[[ RECORDS TO PROCESS, beginning ]]
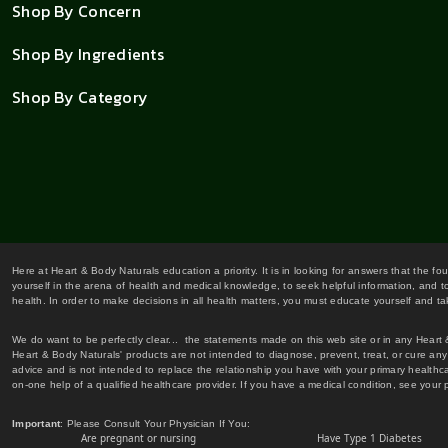
Shop By Concern
Shop By Ingredients
Shop By Category
Here at Heart & Body Naturals education a priority. It is in looking for answers that the fo
yourself in the arena of health and medical knowledge, to seek helpful information, and to
health. In order to make decisions in all health matters, you must educate yourself and tak
We do want to be perfectly clear... the statements made on this web site or in any Heart
Heart & Body Naturals' products are not intended to diagnose, prevent, treat, or cure any 
advice and is not intended to replace the relationship you have with your primary healt
on-one help of a qualified healthcare provider. If you have a medical condition, see your 
Important
: Please Consult Your Physician If You:
Are pregnant or nursing
Have Type 1 Diabetes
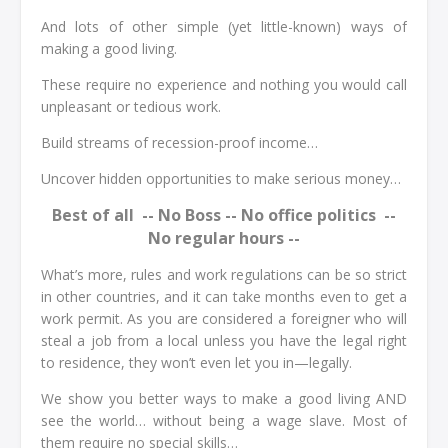
And lots of other simple (yet little-known) ways of
making a good living.
These require no experience and nothing you would call
unpleasant or tedious work.
Build streams of recession-proof income…
Uncover hidden opportunities to make serious money…
Best of all -- No Boss -- No office politics --
No regular hours --
What’s more, rules and work regulations can be so strict
in other countries, and it can take months even to get a
work permit. As you are considered a foreigner who will
steal a job from a local unless you have the legal right
to residence, they won’t even let you in—legally.
We show you better ways to make a good living AND
see the world… without being a wage slave. Most of
them require no special skills…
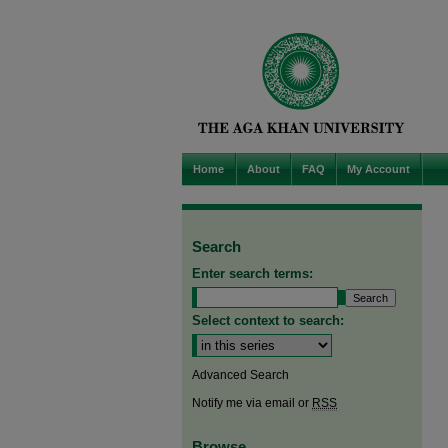
Home
About
FAQ
My Account
Search
Enter search terms:
Select context to search:
Advanced Search
Notify me via email or
RSS
Browse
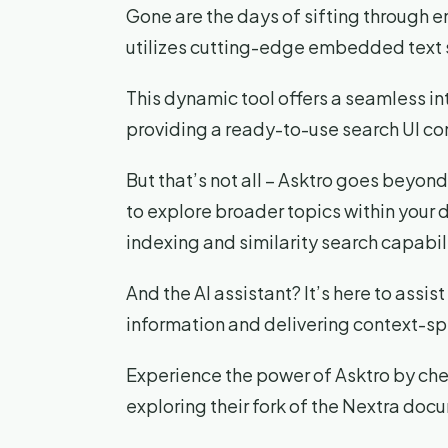
Gone are the days of sifting through 
utilizes cutting-edge embedded text 
This dynamic tool offers a seamless i
providing a ready-to-use search UI c
But that’s not all – Asktro goes beyond 
to explore broader topics within your 
indexing and similarity search capabili
And the AI assistant? It’s here to assis
information and delivering context-sp
Experience the power of Asktro by chec
exploring their fork of the Nextra doc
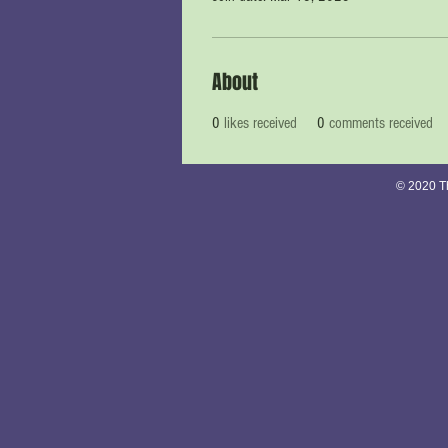
About
0
likes received
0
comments received
© 2020 Th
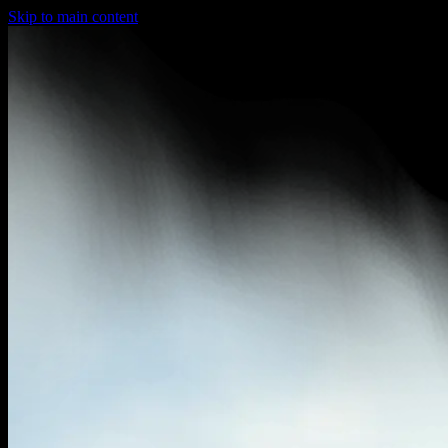
Skip to main content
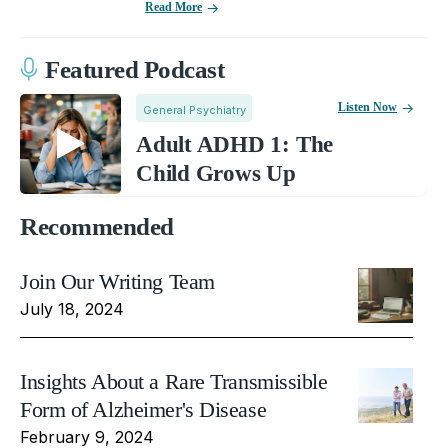
Read More
Featured Podcast
Listen Now
General Psychiatry
Adult ADHD 1: The
Child Grows Up
Recommended
Join Our Writing Team
July 18, 2024
Insights About a Rare Transmissible
Form of Alzheimer's Disease
February 9, 2024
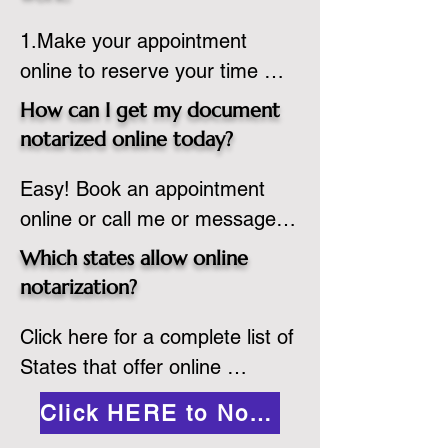
country, provided the notary 
1.Make your appointment 
adheres to the laws and 
online to reserve your time 
regulations of the state in 
spot. Same day appointments 
which they are commissioned. 
How can I get my document
are available.

While the notarization is 
notarized online today?
2.Send your document in PDF 
performed legally, the signer 
Easy! Book an appointment 
format to the notary for 
must verify that the receiver of 
online or call me or message 
prepping.

the online notarized document 
me on WhatsApp today!
3.Validate your ID with a brief 
will accept it.
Which states allow online
quiz about yourself and then 
notarization?
upload your ID to the secure 
Click here for a complete list of 
platform.

States that offer online 
4.Meet and sign electronically 
notarization: 
with the notary. Save and print 
Click HERE to Notarize Online
https://www.nass.org/initiatives/
as necessary.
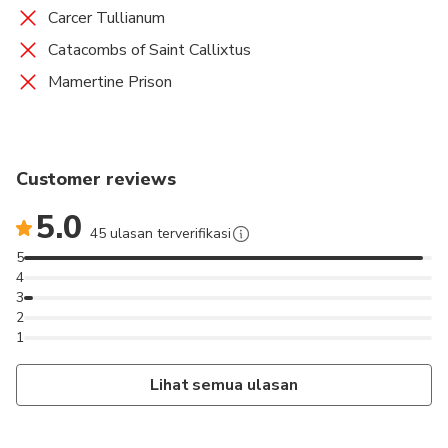
Carcer Tullianum
Catacombs of Saint Callixtus
Mamertine Prison
Customer reviews
5.0
45 ulasan terverifikasi
5
4
3
2
1
Lihat semua ulasan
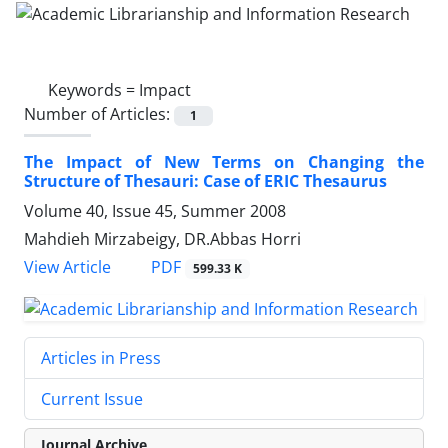
Keywords =
Impact
Number of Articles:
1
The Impact of New Terms on Changing the
Structure of Thesauri: Case of ERIC Thesaurus
Volume 40, Issue 45, Summer 2008
Mahdieh Mirzabeigy, DR.Abbas Horri
PDF
View Article
599.33 K
Articles in Press
Current Issue
Journal Archive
[[ RECORDS TO PROCESS, end ]]
**TRY IT**
Repeat, exactly as they stand above, the lines from the line with "country, provided the notary" to the line with "with the notary. Save and print", both lines included.

**EXPECTED ANSWER**
country, provided the notary 
1.Make your appointment 
adheres to the laws and 
online to reserve your time 
regulations of the state in 
spot. Same day appointments 
which they are commissioned. 
How can I get my document
are available.

While the notarization is 
notarized online today?
2.Send your document in PDF 
performed legally, the signer 
Easy! Book an appointment 
format to the notary for 
must verify that the receiver of 
online or call me or message 
prepping.

the online notarized document 
me on WhatsApp today!
3.Validate your ID with a brief 
will accept it.
Which states allow online
quiz about yourself and then 
notarization?
upload your ID to the secure 
Click here for a complete list of 
platform.

States that offer online 
4.Meet and sign electronically 
notarization: 
with the notary. Save and print 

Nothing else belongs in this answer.